**WORK TO COMPLETE**.
Everything in the listing below should be repeated exactly, apart from the pictures.
···
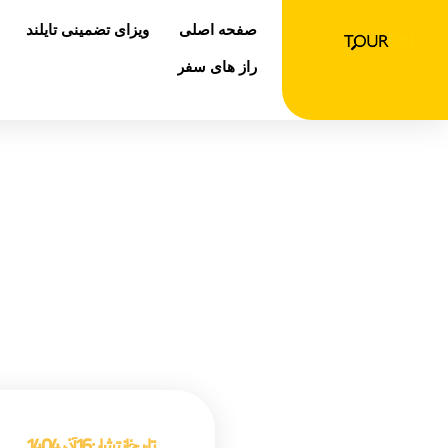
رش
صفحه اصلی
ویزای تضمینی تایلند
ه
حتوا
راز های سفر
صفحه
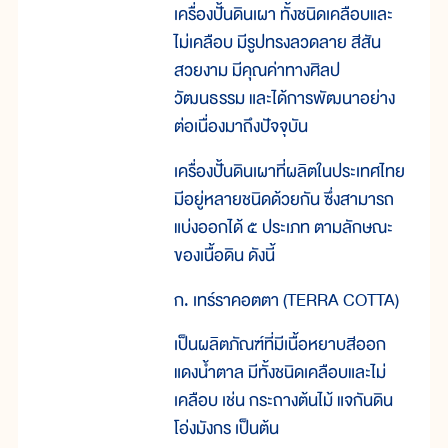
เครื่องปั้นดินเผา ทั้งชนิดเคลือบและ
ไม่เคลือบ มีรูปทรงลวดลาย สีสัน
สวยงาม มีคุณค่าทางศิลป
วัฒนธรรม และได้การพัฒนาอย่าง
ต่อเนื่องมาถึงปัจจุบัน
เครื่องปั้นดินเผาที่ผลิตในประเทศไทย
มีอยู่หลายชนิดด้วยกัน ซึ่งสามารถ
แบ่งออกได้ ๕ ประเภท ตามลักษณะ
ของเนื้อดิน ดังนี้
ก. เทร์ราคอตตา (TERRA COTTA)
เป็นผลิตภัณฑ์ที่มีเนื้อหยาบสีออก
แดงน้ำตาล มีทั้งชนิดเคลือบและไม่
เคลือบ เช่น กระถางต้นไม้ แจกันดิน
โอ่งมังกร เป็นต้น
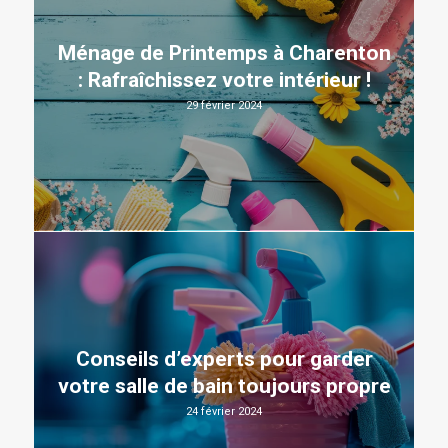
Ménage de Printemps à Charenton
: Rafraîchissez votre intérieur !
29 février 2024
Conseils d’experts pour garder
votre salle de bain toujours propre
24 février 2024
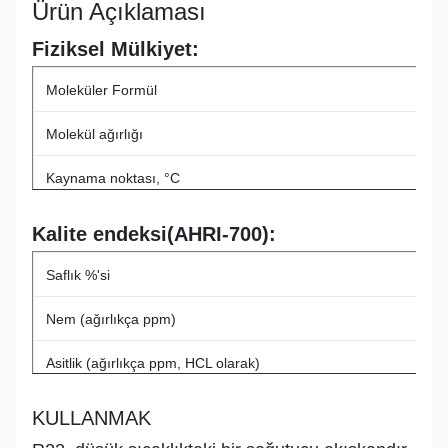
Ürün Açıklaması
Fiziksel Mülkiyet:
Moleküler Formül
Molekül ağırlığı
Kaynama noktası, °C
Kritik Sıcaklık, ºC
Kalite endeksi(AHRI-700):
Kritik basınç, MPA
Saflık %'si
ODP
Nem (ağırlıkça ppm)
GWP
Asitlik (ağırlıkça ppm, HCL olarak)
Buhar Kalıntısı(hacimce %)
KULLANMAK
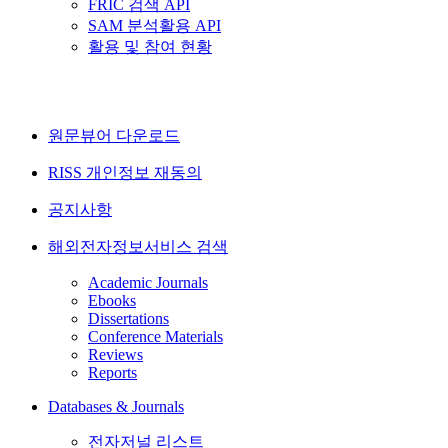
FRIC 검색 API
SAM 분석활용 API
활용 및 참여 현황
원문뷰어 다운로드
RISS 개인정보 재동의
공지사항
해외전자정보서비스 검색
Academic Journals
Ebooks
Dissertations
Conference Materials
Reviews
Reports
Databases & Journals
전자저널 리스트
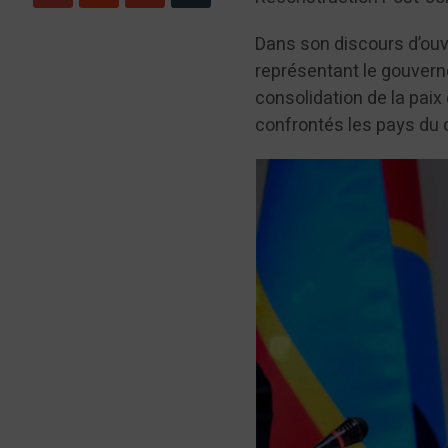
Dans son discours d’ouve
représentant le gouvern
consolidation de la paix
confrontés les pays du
···
**RESULT OF THE TASK**.
رش
صفحه اصلی
ویزای تضمینی تایلند
ه
حتوا
راز های سفر
صفحه
เครื่องปั้นดินเผา ทั้งชนิดเคลือบและ
ไม่เคลือบ มีรูปทรงลวดลาย สีสัน
สวยงาม มีคุณค่าทางศิลป
วัฒนธรรม และได้การพัฒนาอย่าง
ต่อเนื่องมาถึงปัจจุบัน
เครื่องปั้นดินเผาที่ผลิตในประเทศไทย
มีอยู่หลายชนิดด้วยกัน ซึ่งสามารถ
แบ่งออกได้ ๕ ประเภท ตามลักษณะ
ของเนื้อดิน ดังนี้
ก. เทร์ราคอตตา (TERRA COTTA)
เป็นผลิตภัณฑ์ที่มีเนื้อหยาบสีออก
แดงน้ำตาล มีทั้งชนิดเคลือบและไม่
เคลือบ เช่น กระถางต้นไม้ แจกันดิน
โอ่งมังกร เป็นต้น
Ménage de Printemps à Charenton
: Rafraîchissez votre intérieur !
29 février 2024
Conseils d’experts pour garder
votre salle de bain toujours propre
24 février 2024
Ürün Açıklaması
Fiziksel Mülkiyet:
Moleküler Formül
Molekül ağırlığı
Kaynama noktası, °C
Kritik Sıcaklık, ºC
Kalite endeksi(AHRI-700):
Kritik basınç, MPA
Saflık %'si
ODP
Nem (ağırlıkça ppm)
GWP
Asitlik (ağırlıkça ppm, HCL olarak)
Buhar Kalıntısı(hacimce %)
KULLANMAK
FRIC 검색 API
SAM 분석활용 API
활용 및 참여 현황
원문뷰어 다운로드
RISS 개인정보 재동의
공지사항
해외전자정보서비스 검색
Academic Journals
Ebooks
Dissertations
Conference Materials
Reviews
Reports
Databases & Journals
전자저널 리스트
Dans son discours d’ouve
représentant le gouvern
consolidation de la paix
confrontés les pays du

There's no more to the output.